What does the symbol "$\mapsto$" mean in the logical expression "$J \vDash_{E[x \mapsto a]} (\alpha \implies \beta)$"? 
Consider an interpretation $j$ and an element $a$ $\in$ $\text{dom} (J)$. We also have that $$J \vDash_{E[x \mapsto a]} (\alpha \implies \beta)$$ where $\alpha$ and $\beta$ are formulas.

But I am not sure what this $\mapsto$ mean in this context?
 A: "$x\mapsto a$" means "the object $x$ is sent to the object $a$." This is often used to clarify the definition of a function, e.g. $$f:\mathbb{N}\rightarrow\mathbb{N}: n\mapsto 2^n+n.$$
In this case, though, I believe it refers to a variable assignment, saying that $x$ will get interpreted as $a$. E.g. under the valuation $x\mapsto 2$, the formula $x>1+1+1$ is false in $\mathbb{N}$. Remember that in order to evaluate the truth of a formula in a structure, we need to interpret each of its free variables; this variable interpretation is the subscript of the "$\models$" relation.
A: $x \mapsto y$ is the notation typically used to indicate that an element $x$ (from some domain of a function) is mapped to an element $y$ (frome some codomain of a function) by that function.
E.g., the successor function would be notated by
$$f: \mathbb{N} \to \mathbb{N} : x \mapsto x + 1 $$
meaning that the object $x$ – an element of $\mathbb{N}$ (the domain of $f$) – is being mapped to the object denoted by $x + 1$ – an element of $\mathbb{N}$ (the codomain of $f$).  
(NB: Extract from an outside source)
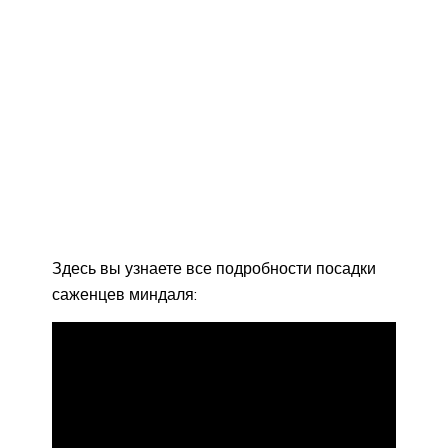
Здесь вы узнаете все подробности посадки
саженцев миндаля:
In your case, the function that is considered – $E$ – is an assignment function
$$E: VAR \to D$$
where $VAR$ is the set of variables and $D$ is the domain of the model, and $E_{[x \mapsto a]}$ is a variant assignment or $x$-alternative of $E$.
 A variant assignment of $E$ is an assignment that is just like $E$ except that it maps the variable $x$ to the object $a$ (instead of to whatever $E$ mapped it to).
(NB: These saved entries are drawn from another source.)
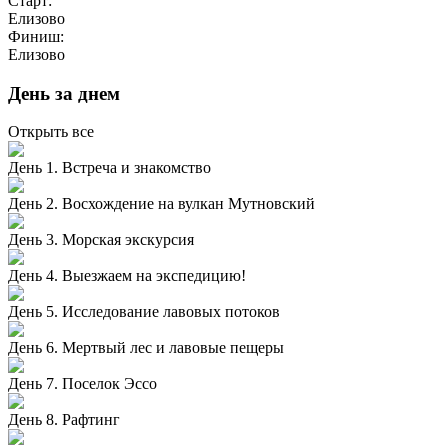
Старт:
Елизово
Финиш:
Елизово
День за днем
Открыть все
День 1. Встреча и знакомство
День 2. Восхождение на вулкан Мутновский
День 3. Морская экскурсия
День 4. Выезжаем на экспедицию!
День 5. Исследование лавовых потоков
День 6. Мертвый лес и лавовые пещеры
День 7. Поселок Эссо
День 8. Рафтинг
Formally: For $x \in VAR$ and $a \in D$, the function $E_{[x \mapsto a]}$ is that assignment function $F$ such that
$$F(y) = \begin{cases}E(y) & y \not \equiv x\\a & y \equiv x\end{cases}$$
i.e., the variant assignment $F = E_{[x \mapsto a]}$ maps the same objects as $E$ does to all variables other than $x$, and possibly differs from $E$ in that it maps $x$ to the object $a$.
Note that $F$ can also be identical to $E$ in case that $E$ istself already mapped $x$ to $a$. 
Applied to the whole expression you gave, the notation means that the formula $(\alpha \to \beta)$ is valid under the interpretation $J$ and the variable assignment that is just like $E$ except that the variable $x$ is assigned the object $a$.